**Data shown:**

--------------------------------------------------

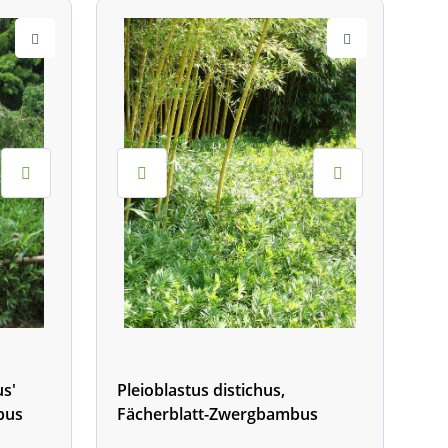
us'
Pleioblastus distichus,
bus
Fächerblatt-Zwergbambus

--------------------------------------------------

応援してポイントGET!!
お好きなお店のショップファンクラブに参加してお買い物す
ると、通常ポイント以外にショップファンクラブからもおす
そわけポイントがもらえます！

--------------------------------------------------

**To do:** Output should match, line for line, the stretch of the material above from the line holding "お好きなお店のショップファンクラブに参加してお買い物す" through the line holding "そわけポイントがもらえます！".

**Answer below:**
お好きなお店のショップファンクラブに参加してお買い物す
ると、通常ポイント以外にショップファンクラブからもおす
そわけポイントがもらえます！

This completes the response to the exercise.